German Energy Policy The Energy Editorial, January 2011

On the 28th September 2010, Angela Merkel announced her government’s publication of an “energy concept” describing the target which the Federal Republic hoped to give itself regarding its energy consumption in 2050.

Politique énergétique allemande

Although this text only directly concerns Germany, it is relevant to the other countries in the European Union and particularly France, as its implementation will influence intra-European electricity exchanges and, in the shorter term, its content may be used by Germany to exert an influence over European energy policy.

Let’s focus in on the key phrase in the text: “the German government will seek to increase the proportion of primary electricity consumption from renewable energy sources to 80% in 2050.” In the interim, nuclear energy production in Germany will cease.

Since the general consensus is that this objective cannot be achieved solely with German energy production from non-renewable sources, the solution can be sought in two ways:

1. Massive renewable electricity imports, notably from the Desertec project to transfer solar energy produced in Africa, which is subject to serious reservations; this method may orient intra-European energy transport networks towards Germany to the detriment of the efficiency of the interior electricity market.
2. Other electricity imports from its neighbours, allowing Germany to compensate for the irregularity of renewable sources, which will surely concern France, as it is the largest source of exportable power on Germany’s borders -but which might be hesitant to significantly increase electricity exports; or Russia, which is planning the construction of a nuclear plant at Kaliningrad..

Energy is at the top of the agenda for the Council of Heads of State and the EU government which meets in February.

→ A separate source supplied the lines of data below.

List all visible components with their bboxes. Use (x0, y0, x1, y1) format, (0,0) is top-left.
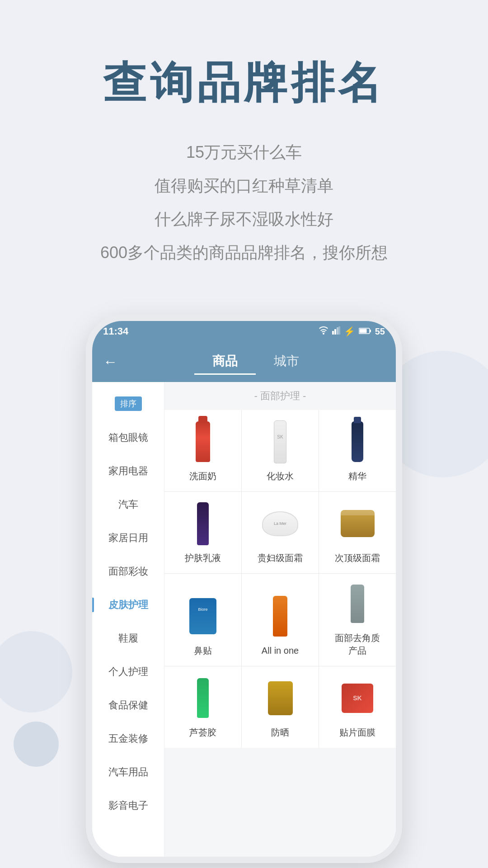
sidebar-item-makeup[interactable]: 面部彩妆 (92, 555, 164, 588)
product-cell-lamer[interactable]: 贵妇级面霜 (242, 492, 319, 573)
sidebar: 排序 箱包眼镜 家用电器 汽车 家居日用 面部彩妆 皮肤护理 鞋履 个人护理 食… (92, 382, 164, 857)
wifi-icon (319, 326, 328, 337)
sidebar-sort-badge[interactable]: 排序 (92, 387, 164, 421)
product-image-face-wash (185, 419, 221, 464)
sidebar-item-electronics[interactable]: 影音电子 (92, 789, 164, 822)
svg-rect-5 (359, 329, 366, 333)
phone-nav: ← 商品 城市 (92, 342, 396, 382)
product-cell-serum[interactable]: 精华 (319, 410, 396, 491)
product-label-aloe: 芦荟胶 (189, 726, 216, 739)
svg-rect-1 (334, 329, 336, 335)
product-image-toner (262, 419, 298, 464)
battery-icon (359, 326, 371, 337)
product-image-aloe (185, 675, 221, 721)
product-image-gold-cream (339, 501, 375, 546)
product-label-face-wash: 洗面奶 (189, 470, 216, 482)
deco-circle-left (0, 631, 72, 712)
subtitle-4: 600多个品类的商品品牌排名，搜你所想 (27, 241, 461, 265)
product-cell-sheet-mask[interactable]: 贴片面膜 (319, 666, 396, 748)
product-cell-aloe[interactable]: 芦荟胶 (164, 666, 241, 748)
subtitle-1: 15万元买什么车 (27, 140, 461, 165)
aloe-icon (197, 678, 209, 718)
product-image-sheet-mask (339, 675, 375, 721)
status-icons: ⚡ 55 (319, 326, 385, 337)
sidebar-item-food[interactable]: 食品保健 (92, 689, 164, 722)
product-label-gold-cream: 次顶级面霜 (335, 552, 380, 564)
product-cell-exfoliant[interactable]: 面部去角质产品 (319, 574, 396, 666)
product-image-sunscreen (262, 675, 298, 721)
product-label-exfoliant: 面部去角质产品 (335, 632, 380, 657)
gold-cream-icon (341, 510, 375, 537)
product-image-lamer (262, 501, 298, 546)
sidebar-item-bags[interactable]: 箱包眼镜 (92, 421, 164, 454)
lamer-icon (262, 511, 298, 536)
face-wash-icon (196, 421, 210, 462)
deco-dot-left (14, 722, 59, 767)
sidebar-item-skincare[interactable]: 皮肤护理 (92, 588, 164, 622)
sunscreen-icon (268, 681, 293, 715)
hero-section: 查询品牌排名 15万元买什么车 值得购买的口红种草清单 什么牌子尿不湿吸水性好 … (0, 0, 488, 315)
back-button[interactable]: ← (103, 354, 117, 370)
sheet-mask-icon (342, 684, 373, 713)
sidebar-item-appliances[interactable]: 家用电器 (92, 454, 164, 488)
phone-content: 排序 箱包眼镜 家用电器 汽车 家居日用 面部彩妆 皮肤护理 鞋履 个人护理 食… (92, 382, 396, 857)
sidebar-item-auto[interactable]: 汽车用品 (92, 755, 164, 789)
subtitle-container: 15万元买什么车 值得购买的口红种草清单 什么牌子尿不湿吸水性好 600多个品类… (27, 140, 461, 265)
product-grid: 洗面奶 化妆水 精华 (164, 410, 396, 748)
serum-icon (352, 421, 363, 462)
sidebar-item-personal[interactable]: 个人护理 (92, 655, 164, 689)
product-label-lamer: 贵妇级面霜 (258, 552, 303, 564)
product-image-exfoliant (339, 581, 375, 626)
sort-badge: 排序 (115, 396, 142, 411)
status-bar: 11:34 ⚡ (92, 321, 396, 342)
product-cell-sunscreen[interactable]: 防晒 (242, 666, 319, 748)
product-label-sheet-mask: 贴片面膜 (339, 726, 375, 739)
product-label-all-in-one: All in one (262, 644, 299, 657)
product-cell-gold-cream[interactable]: 次顶级面霜 (319, 492, 396, 573)
product-cell-face-wash[interactable]: 洗面奶 (164, 410, 241, 491)
toner-icon (274, 420, 286, 463)
product-label-lotion: 护肤乳液 (185, 552, 221, 564)
main-title: 查询品牌排名 (27, 54, 461, 113)
product-cell-lotion[interactable]: 护肤乳液 (164, 492, 241, 573)
product-label-toner: 化妆水 (267, 470, 294, 482)
all-in-one-icon (273, 596, 287, 637)
svg-rect-0 (332, 331, 334, 335)
product-cell-all-in-one[interactable]: All in one (242, 574, 319, 666)
product-cell-toner[interactable]: 化妆水 (242, 410, 319, 491)
sidebar-item-hardware[interactable]: 五金装修 (92, 722, 164, 755)
sidebar-item-home[interactable]: 家居日用 (92, 521, 164, 555)
phone-mockup: 11:34 ⚡ (86, 315, 402, 863)
exfoliant-icon (351, 585, 364, 623)
product-label-serum: 精华 (348, 470, 366, 482)
svg-rect-6 (370, 330, 371, 332)
nose-patch-icon (189, 598, 216, 634)
signal-icon (332, 326, 340, 337)
product-label-sunscreen: 防晒 (271, 726, 289, 739)
tab-products[interactable]: 商品 (194, 349, 256, 375)
lotion-icon (197, 502, 209, 545)
section-header: - 面部护理 - (164, 382, 396, 410)
sidebar-item-shoes[interactable]: 鞋履 (92, 622, 164, 655)
status-time: 11:34 (103, 326, 128, 337)
product-grid-area: - 面部护理 - 洗面奶 化妆水 (164, 382, 396, 857)
svg-rect-3 (338, 326, 340, 335)
product-image-lotion (185, 501, 221, 546)
battery-level: 55 (375, 326, 385, 337)
product-image-nose-patch (185, 594, 221, 639)
subtitle-3: 什么牌子尿不湿吸水性好 (27, 207, 461, 231)
product-image-all-in-one (262, 594, 298, 639)
tab-city[interactable]: 城市 (256, 349, 317, 375)
sidebar-item-cars[interactable]: 汽车 (92, 488, 164, 521)
product-image-serum (339, 419, 375, 464)
product-label-nose-patch: 鼻贴 (194, 644, 212, 657)
phone-section: 11:34 ⚡ (0, 315, 488, 868)
product-cell-nose-patch[interactable]: 鼻贴 (164, 574, 241, 666)
nav-tabs: 商品 城市 (127, 349, 385, 375)
lightning-icon: ⚡ (344, 326, 355, 337)
subtitle-2: 值得购买的口红种草清单 (27, 174, 461, 198)
svg-rect-2 (337, 327, 338, 335)
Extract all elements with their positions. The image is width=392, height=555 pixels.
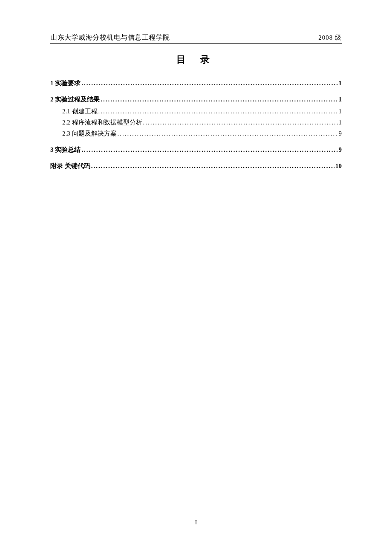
toc-label: 2.2 程序流程和数据模型分析 bbox=[62, 117, 142, 127]
toc-page-number: 9 bbox=[339, 145, 342, 155]
toc-subentry: 2.3 问题及解决方案 ............................… bbox=[62, 128, 342, 139]
toc-label: 2.1 创建工程 bbox=[62, 106, 98, 116]
toc-leader-dots: ........................................… bbox=[143, 117, 338, 127]
toc-label: 3 实验总结 bbox=[50, 145, 81, 155]
page-header: 山东大学威海分校机电与信息工程学院 2008 级 bbox=[50, 33, 342, 44]
toc-label: 附录 关键代码 bbox=[50, 161, 90, 171]
toc-page-number: 10 bbox=[335, 161, 342, 171]
toc-entry: 1 实验要求 .................................… bbox=[50, 78, 342, 88]
toc-label: 2.3 问题及解决方案 bbox=[62, 128, 117, 139]
toc-entry: 3 实验总结 .................................… bbox=[50, 145, 342, 155]
page-number-footer: I bbox=[0, 519, 392, 526]
toc-page-number: 1 bbox=[339, 78, 342, 88]
toc-leader-dots: ........................................… bbox=[81, 145, 337, 155]
toc-label: 2 实验过程及结果 bbox=[50, 94, 100, 104]
toc-leader-dots: ........................................… bbox=[81, 78, 337, 88]
toc-leader-dots: ........................................… bbox=[91, 161, 334, 171]
toc-page-number: 1 bbox=[339, 106, 342, 116]
header-institution: 山东大学威海分校机电与信息工程学院 bbox=[50, 33, 170, 42]
toc-leader-dots: ........................................… bbox=[101, 94, 337, 104]
toc-page-number: 1 bbox=[339, 117, 342, 127]
toc-title: 目 录 bbox=[50, 53, 342, 66]
toc-label: 1 实验要求 bbox=[50, 78, 81, 88]
toc-list: 1 实验要求 .................................… bbox=[50, 78, 342, 171]
toc-subentry: 2.1 创建工程 ...............................… bbox=[62, 106, 342, 116]
toc-page-number: 1 bbox=[339, 94, 342, 104]
toc-page-number: 9 bbox=[339, 128, 342, 139]
toc-entry: 附录 关键代码 ................................… bbox=[50, 161, 342, 171]
toc-leader-dots: ........................................… bbox=[118, 128, 338, 139]
header-cohort: 2008 级 bbox=[318, 34, 342, 42]
page-container: 山东大学威海分校机电与信息工程学院 2008 级 目 录 1 实验要求 ....… bbox=[0, 0, 392, 555]
toc-leader-dots: ........................................… bbox=[98, 106, 338, 116]
toc-entry: 2 实验过程及结果 ..............................… bbox=[50, 94, 342, 104]
toc-subentry: 2.2 程序流程和数据模型分析 ........................… bbox=[62, 117, 342, 127]
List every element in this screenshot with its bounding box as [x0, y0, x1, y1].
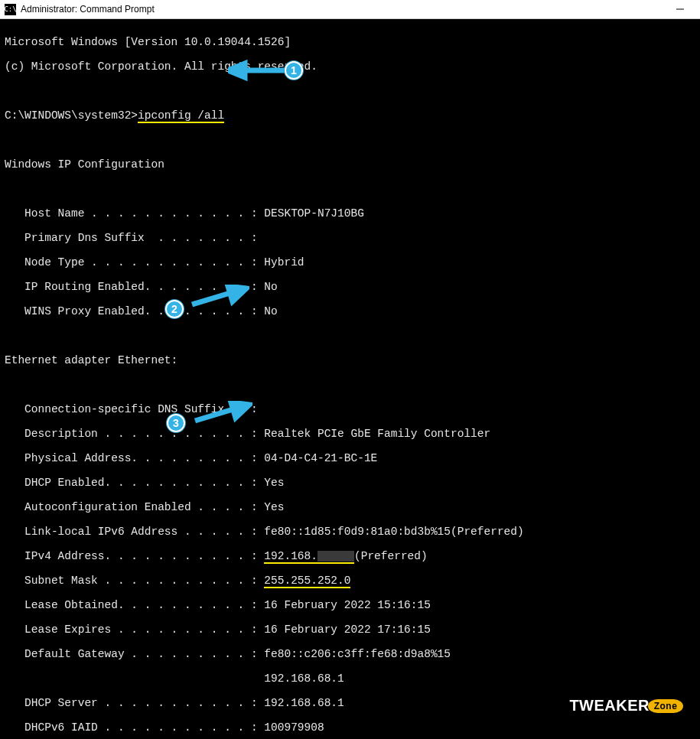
titlebar: C:\ Administrator: Command Prompt [0, 0, 700, 19]
cfg-row: Primary Dns Suffix . . . . . . . : [5, 232, 695, 244]
cfg-row: Default Gateway . . . . . . . . . : fe80… [5, 648, 695, 660]
section-heading: Windows IP Configuration [5, 158, 695, 171]
section-heading: Ethernet adapter Ethernet: [5, 354, 695, 366]
cfg-row: IP Routing Enabled. . . . . . . . : No [5, 281, 695, 293]
minimize-button[interactable] [665, 1, 695, 18]
cfg-row: Lease Expires . . . . . . . . . . : 16 F… [5, 623, 695, 636]
cfg-row: Host Name . . . . . . . . . . . . : DESK… [5, 207, 695, 220]
watermark-logo: TWEAKERZone [569, 699, 683, 715]
cmd-icon: C:\ [5, 4, 16, 15]
cfg-row: 192.168.68.1 [5, 672, 695, 685]
header-line: Microsoft Windows [Version 10.0.19044.15… [5, 36, 695, 48]
ipv4-address-highlight: 192.168. [264, 550, 354, 564]
cfg-row: WINS Proxy Enabled. . . . . . . . : No [5, 305, 695, 317]
cfg-row: DHCPv6 IAID . . . . . . . . . . . : 1009… [5, 721, 695, 734]
subnet-highlight: 255.255.252.0 [264, 575, 350, 588]
cfg-row: Link-local IPv6 Address . . . . . : fe80… [5, 526, 695, 538]
cfg-row: Connection-specific DNS Suffix . : [5, 403, 695, 415]
ipv4-redacted-mask [317, 551, 354, 562]
ipv4-row: IPv4 Address. . . . . . . . . . . : 192.… [5, 550, 695, 562]
typed-command: ipconfig /all [138, 109, 224, 123]
terminal-output[interactable]: Microsoft Windows [Version 10.0.19044.15… [0, 19, 700, 739]
prompt-line: C:\WINDOWS\system32>ipconfig /all [5, 109, 695, 122]
header-line: (c) Microsoft Corporation. All rights re… [5, 60, 695, 73]
window-title: Administrator: Command Prompt [21, 3, 155, 15]
cfg-row: Autoconfiguration Enabled . . . . : Yes [5, 501, 695, 513]
cfg-row: DHCP Enabled. . . . . . . . . . . : Yes [5, 477, 695, 489]
subnet-row: Subnet Mask . . . . . . . . . . . : 255.… [5, 575, 695, 587]
cfg-row: Lease Obtained. . . . . . . . . . : 16 F… [5, 599, 695, 611]
cfg-row: Description . . . . . . . . . . . : Real… [5, 428, 695, 440]
cfg-row: Node Type . . . . . . . . . . . . : Hybr… [5, 256, 695, 269]
cfg-row: Physical Address. . . . . . . . . : 04-D… [5, 452, 695, 464]
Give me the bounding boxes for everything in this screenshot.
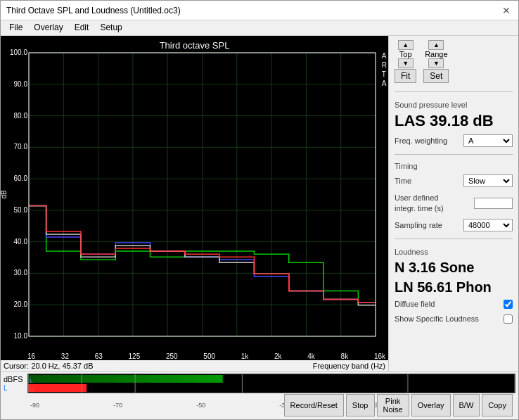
menu-setup[interactable]: Setup [94,22,127,34]
cursor-value: 20.0 Hz, 45.37 dB [31,362,93,370]
integ-time-row: User definedintegr. time (s) 10 [395,193,513,213]
freq-weighting-select[interactable]: A B C Z [463,134,513,147]
time-row: Time Fast Slow Impulse Peak [395,174,513,187]
level-canvas [28,374,515,393]
chart-wrapper: Third octave SPL ARTA 16 32 63 125 250 5… [1,36,388,371]
menu-file[interactable]: File [4,22,28,34]
sampling-rate-row: Sampling rate 44100 48000 96000 [395,219,513,231]
record-reset-button[interactable]: Record/Reset [284,394,344,416]
range-label: Range [425,50,447,58]
spl-value: LAS 39.18 dB [395,112,513,130]
loudness-section-label: Loudness [395,248,513,256]
show-specific-row: Show Specific Loudness [395,314,513,324]
freq-weighting-label: Freq. weighting [395,136,463,145]
bottom-info-row: -90 -70 -50 -30 -10 dB Record/Reset Stop… [4,394,515,416]
integ-time-input[interactable]: 10 [474,198,513,209]
fit-button[interactable]: Fit [395,69,416,83]
time-label: Time [395,177,463,185]
dbfs-l-label: dBFSL [4,375,26,392]
x-axis-labels: 16 32 63 125 250 500 1k 2k 4k 8k 16k [1,352,388,360]
show-specific-checkbox[interactable] [504,314,513,324]
loudness-value-line2: LN 56.61 Phon [395,279,513,295]
range-down-button[interactable]: ▼ [428,58,444,68]
integ-time-label: User definedintegr. time (s) [395,193,474,213]
main-window: Third Octave SPL and Loudness (Untitled.… [0,0,519,420]
copy-button[interactable]: Copy [482,394,513,416]
chart-title: Third octave SPL [1,37,388,52]
spl-chart [1,36,388,342]
cursor-freq-row: Cursor: 20.0 Hz, 45.37 dB Frequency band… [1,360,388,371]
divider-1 [395,91,513,92]
sampling-rate-label: Sampling rate [395,221,463,229]
pink-noise-button[interactable]: Pink Noise [377,394,409,416]
bottom-bar: dBFSL -90 -70 -50 -30 -10 dB Record/Rese… [1,371,518,419]
show-specific-label: Show Specific Loudness [395,314,479,323]
window-title: Third Octave SPL and Loudness (Untitled.… [6,6,181,15]
overlay-button[interactable]: Overlay [411,394,451,416]
arta-label: ARTA [382,51,387,88]
diffuse-field-row: Diffuse field [395,300,513,309]
menu-overlay[interactable]: Overlay [28,22,68,34]
title-bar: Third Octave SPL and Loudness (Untitled.… [1,1,518,20]
range-control-group: ▲ Range ▼ Set [423,40,449,83]
diffuse-field-label: Diffuse field [395,300,435,308]
sampling-rate-select[interactable]: 44100 48000 96000 [463,219,513,231]
menu-edit[interactable]: Edit [69,22,95,34]
loudness-value-line1: N 3.16 Sone [395,259,513,276]
top-label: Top [399,50,412,58]
cursor-label: Cursor: [4,362,29,370]
range-up-button[interactable]: ▲ [428,40,444,50]
top-controls-row: ▲ Top ▼ Fit ▲ Range ▼ Set [395,40,513,83]
bw-button[interactable]: B/W [453,394,480,416]
divider-2 [395,154,513,155]
set-button[interactable]: Set [423,69,449,83]
menu-bar: File Overlay Edit Setup [1,20,518,36]
freq-band-label: Frequency band (Hz) [313,362,385,370]
main-content: Third octave SPL ARTA 16 32 63 125 250 5… [1,36,518,371]
freq-weighting-row: Freq. weighting A B C Z [395,134,513,147]
spl-section-label: Sound pressure level [395,101,513,109]
top-control-group: ▲ Top ▼ Fit [395,40,416,83]
dbfs-l-row: dBFSL [4,374,515,393]
side-panel: ▲ Top ▼ Fit ▲ Range ▼ Set Sound pressure… [388,36,518,371]
time-select[interactable]: Fast Slow Impulse Peak [463,174,513,187]
top-up-button[interactable]: ▲ [398,40,414,50]
action-buttons: Record/Reset Stop Pink Noise Overlay B/W… [385,394,515,416]
stop-button[interactable]: Stop [346,394,375,416]
diffuse-field-checkbox[interactable] [504,300,513,309]
timing-section-label: Timing [395,162,513,170]
level-meter [27,374,515,393]
top-down-button[interactable]: ▼ [398,58,414,68]
close-button[interactable]: ✕ [500,4,513,17]
divider-3 [395,238,513,239]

It is not for France to question Federal Germany’s projects, but to reiterate that France has chosen another model combining energy efficiency and provision of renewable sources, but putting considerable value on third- and, from around the middle of the century, fourth-generation nuclear electricity production that could make nuclear sustainable. This model allows France to today have the lowest greenhouse gas emissions, per tonne oil equivalent consumed, of all European member states.

The focus of the Council in early February should be the convergence of national policies with their own objectives and those of the community. We should not forget that the essential objective is bringing climate change under control at a low cost, and that the policies of the European Union should therefore point towards low carbon production. Germany cannot achieve a target of 80% renewables in its energy mix if it isn’t well-connected to all of its neighbours. They recognise as much in their concept paper. Nor can Spain, Denmark, the UK or others achieve high penetrations of renewables without an efficient European grid.

Let’s take the opportunity of the Summit to recognise and engage the essential steps necessary to integrate the European energy grids and markets if we really aspire to achieve our national goals. Otherwise, national statements of intent may well be politically gratifying, but they will be meaningless.